Çocuğa yönelik şiddet, cinsel istismar, çocuk işçiliği ve ölümleri, çocuk yaşta evlilikler, anadil eğitiminin yoksunluğu ve genel olarak eğitim sistemindeki yetersizlikler kategorik olarak gündemde en fazla görünür olan ihlaller arasında yerini almaktadır. Çatışmalı ortamların yaşandığı bölgelerde çatışma atıklarının infilakı sonucunda, çocukların yaralanmalarına ve yaşamlarını yitirişine tanıklık ediyoruz. Çocuklara yönelik hak ihlallerini önlenmeye dair tedbirler almak bir yana, çocukların haklarını güvence altına alan koruyucu yasaların yetersizliği ve uluslararası sözleşmelerden doğan yükümlülüklerin yerine getirilmediği görülmektedir.
Değerli Basın Mensupları;
İHD her zaman barış hakkını savunmuş ve savunmaya devam edecektir.
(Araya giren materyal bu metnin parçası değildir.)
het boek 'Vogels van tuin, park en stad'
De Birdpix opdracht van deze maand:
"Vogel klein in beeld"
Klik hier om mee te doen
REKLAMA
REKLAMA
Türkiye’nin demokratikleşebilmesi, çatışma ve kaos ortamından uzaklaşabilmesi bakımından Kürt sorununu demokratik ve barışçıl yollarla çözmesinin zorunlu olduğunu bir kez daha hatırlatmak isteriz. Türkiye’nin gerçek bir çatışma çözümü ile birlikte yeni ve demokratik bir Anayasaya ihtiyacı bulunmaktadır.
Bizler insan hakları savunucuları olarak, hayatımızdaki ihlallerin önlenebilir olduğuna inanıyoruz. Çatışmalı ortamın bir an önce son bulmasını, kalıcı bir çatışmasızlık halinin ve çözüm sürecinin yeniden müzakere edilmesini umuyoruz. İnsan hakları mücadelesinde; her koşul altında dil, din, ırk, milliyet, cinsiyet, etnik ve kültürel farklılık ayrımı yapmadan, yaşam hakkının kutsal olduğu vurgusunda bulunuyor ve özgürlüklerle dolu, onurlu bir yaşam temenni ediyoruz.